These robots address the need to automate certain processes to supplement the human workforce. Implementation is faster and less expensive than more traditional means of automation, such as conveyor sortation or automated guided vehicles.
Improved decision making through the use of AA and AI is a high priority for supply chain users in all markets and industries. Supply chain application vendors noticed and are reacting accordingly.
Many application vendors now offer AA and AI capabilities embedded within their applications and continue to expand these areas. Large megavendors and supply chain suites vendors have an advantage due to their size, which allows for more investments, but smaller vendors are catching up.
Download report: Accelerate Supply Chain Digital Transformation
As supply chain complexity and volatility increases, supply chain organizations must become more agile. This means that traditional applications, built around aging architectures, are not fit for the job anymore. One way to future-proof the technological base of the supply chain is to switch to microservices-based and composable application architectures.
However, for most organizations, upgrading or implementing a new SCE application is a costly and time-consuming process. Most supply chain leaders constantly balance the risk of not upgrading against the desire to minimize the cost. There will certainly be early adoption of modular, composable services in the supply chain — especially for enterprise-centric applications that can be managed internally. On a multi-enterprise level with different business partners and systems involved, challenges for adoption at scale remain.
Read more: CSCOs Must Prepare for the Future of Supply Chain. Here’s How.
Edges are physical locations where things, people and data connect — such as operators, machines, sensors and devices that are located across the supply chain network. Edge ecosystems allow decision making to take place close to the original source of information.
Edge ecosystems deliver the infrastructure for automated network tools, devices and applications to work in tandem with each other — be it drones, robots or connected vehicles. Advances in data communications services, such as Wi-Fi, Bluetooth and 5G will further support edge ecosystems and complement traditional centralized supply chain solutions. Across many supply chains, edge computing decision making is already occurring, and the focus over the next three years is to identify further use cases where connected, automated and autonomous networks of edge decisions can be enabled.

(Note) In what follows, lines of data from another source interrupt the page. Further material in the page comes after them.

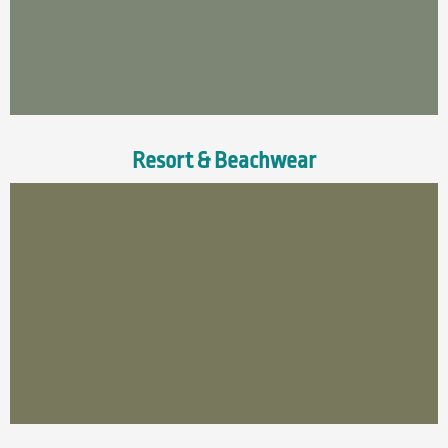
Resort & Beachwear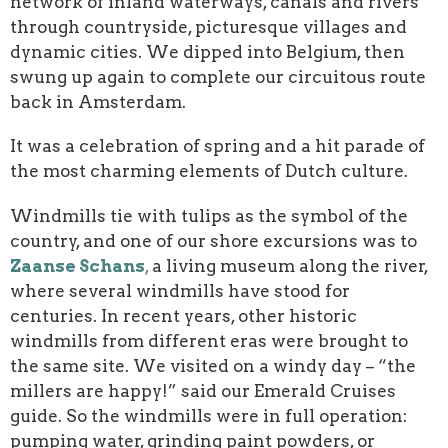
network of inland waterways, canals and rivers
through countryside, picturesque villages and
dynamic cities. We dipped into Belgium, then
swung up again to complete our circuitous route
back in Amsterdam.
It was a celebration of spring and a hit parade of
the most charming elements of Dutch culture.
Windmills tie with tulips as the symbol of the
country, and one of our shore excursions was to
Zaanse Schans
,
a living museum along the river,
where several windmills have stood for
centuries. In recent years, other historic
windmills from different eras were brought to
the same site. We visited on a windy day – “the
millers are happy!” said our Emerald Cruises
guide. So the windmills were in full operation:
pumping water, grinding paint powders, or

Learn more: Supply Chain Planning — Your Strategic Guide to What, Why and How
Both digital supply chain twins and control towers help unlock quality insights needed from technology investments. Although relatively unknown, these two initiatives are closely related and should be merged. Prepare for significant value loss from underperformance and missed opportunities if these initiatives are kept separate.
Digital supply chain twins approach the problem by enabling end-to-end decision making. Control towers improve execution visibility and answer resulting questions, such as “what should I do now that I can see this shipment is delayed?”
If kept separate, neither initiative operates at peak performance. The digital supply chain twin is too far removed (breadth but not depth), resulting in lower-quality, end-to-end supply chain optimization. In comparison, control towers are too granular and lack the bigger picture (breadth). Their focus is then to solve the lower-quality decisions that are being executed. The result is underperformance and missed opportunities.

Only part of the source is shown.